**What you should do**
Below are records to repeat exactly; do not include any pictures.

**Provided entries**
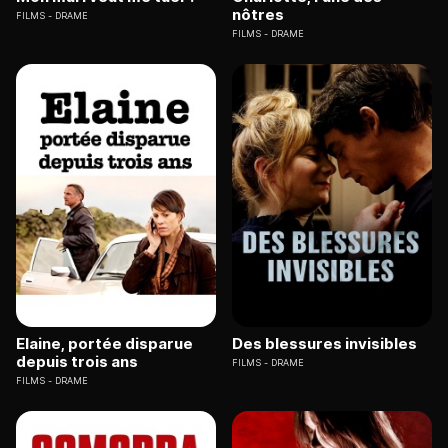
nôtres
FILMS
DRAME
FILMS
DRAME
Elaine, portée disparue
Des blessures invisibles
depuis trois ans
FILMS
DRAME
FILMS
DRAME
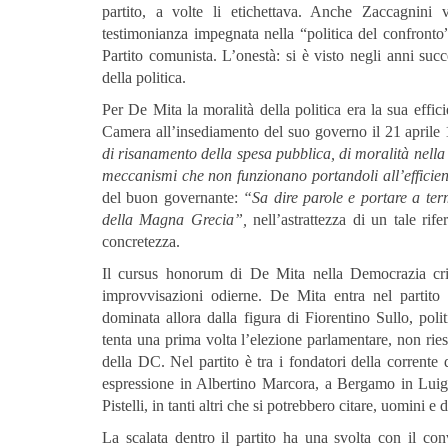
partito, a volte li etichettava. Anche Zaccagnini
testimonianza impegnata nella “politica del confronto”,
Partito comunista. L’onestà: si è visto negli anni succ
della politica.
Per De Mita la moralità della politica era la sua effici
Camera all’insediamento del suo governo il 21 april
di risanamento della spesa pubblica, di moralità nella
meccanismi che non funzionano portandoli all’efficie
del buon governante:
“Sa dire parole e portare a termi
della Magna Grecia”,
nell’astrattezza di un tale ri
concretezza.
Il cursus honorum di De Mita nella Democrazia crist
improvvisazioni odierne. De Mita entra nel partito 
dominata allora dalla figura di Fiorentino Sullo, polit
tenta una prima volta l’elezione parlamentare, non ries
della DC. Nel partito è tra i fondatori della corren
espressione in Albertino Marcora, a Bergamo in Luig
Pistelli, in tanti altri che si potrebbero citare, uomini
La scalata dentro il partito ha una svolta con il c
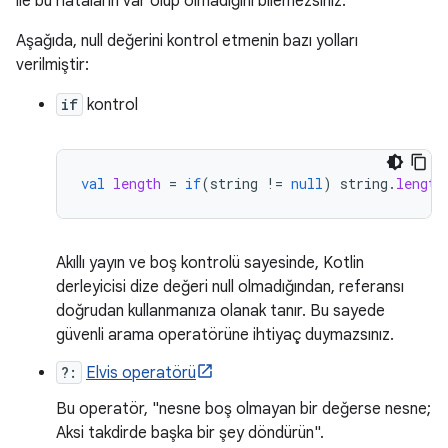
ile bu hataların var olup olmadığını bilemezsiniz.
Aşağıda, null değerini kontrol etmenin bazı yolları
verilmiştir:
if
kontrol
val
length
=
if
(
string
!=
null
)
string
.
length
Akıllı yayın ve boş kontrolü sayesinde, Kotlin
derleyicisi dize değeri null olmadığından, referansı
doğrudan kullanmanıza olanak tanır. Bu sayede
güvenli arama operatörüne ihtiyaç duymazsınız.
?:
Elvis operatörü
Bu operatör, "nesne boş olmayan bir değerse nesne;
Aksi takdirde başka bir şey döndürün".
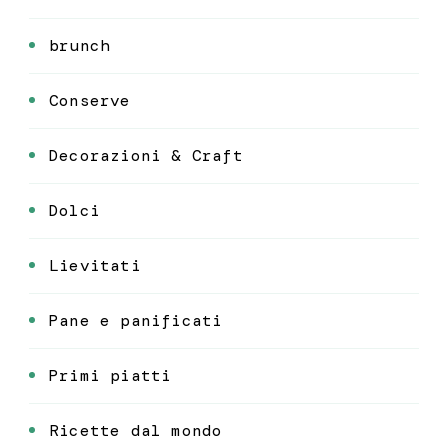
brunch
Conserve
Decorazioni & Craft
Dolci
Lievitati
Pane e panificati
Primi piatti
Ricette dal mondo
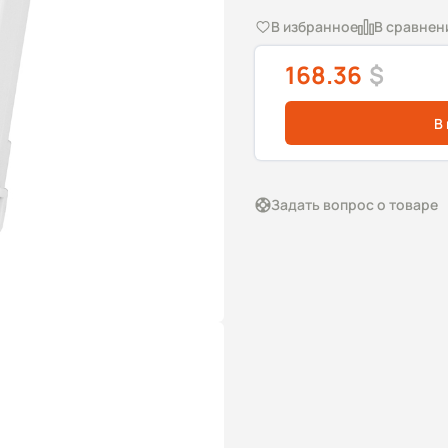
В избранное
В сравнен
168.36
$
В
Задать вопрос о товаре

**Exercise result**
nôtres
FILMS
DRAME
FILMS
DRAME
Elaine, portée disparue
Des blessures invisibles
depuis trois ans
FILMS
DRAME
FILMS
DRAME
partito, a volte li etichettava. Anche Zaccagnini
testimonianza impegnata nella “politica del confronto”,
Partito comunista. L’onestà: si è visto negli anni succ
della politica.
Per De Mita la moralità della politica era la sua effici
Camera all’insediamento del suo governo il 21 april
di risanamento della spesa pubblica, di moralità nella
meccanismi che non funzionano portandoli all’efficie
del buon governante:
“Sa dire parole e portare a termi
della Magna Grecia”,
nell’astrattezza di un tale ri
concretezza.
Il cursus honorum di De Mita nella Democrazia crist
improvvisazioni odierne. De Mita entra nel partito 
dominata allora dalla figura di Fiorentino Sullo, polit
tenta una prima volta l’elezione parlamentare, non ries
della DC. Nel partito è tra i fondatori della corren
espressione in Albertino Marcora, a Bergamo in Luig
Pistelli, in tanti altri che si potrebbero citare, uomini
La scalata dentro il partito ha una svolta con il c
ile bu hataların var olup olmadığını bilemezsiniz.
Aşağıda, null değerini kontrol etmenin bazı yolları
verilmiştir:
if
kontrol
val
length
=
if
(
string
!=
null
)
string
.
length
Akıllı yayın ve boş kontrolü sayesinde, Kotlin
derleyicisi dize değeri null olmadığından, referansı
doğrudan kullanmanıza olanak tanır. Bu sayede
güvenli arama operatörüne ihtiyaç duymazsınız.
?:
Elvis operatörü
Bu operatör, "nesne boş olmayan bir değerse nesne;
Aksi takdirde başka bir şey döndürün".
brunch
Conserve
Decorazioni & Craft
Dolci
Lievitati
Pane e panificati
Primi piatti
Ricette dal mondo
В избранное
В сравнен
168.36
$
В
Задать вопрос о товаре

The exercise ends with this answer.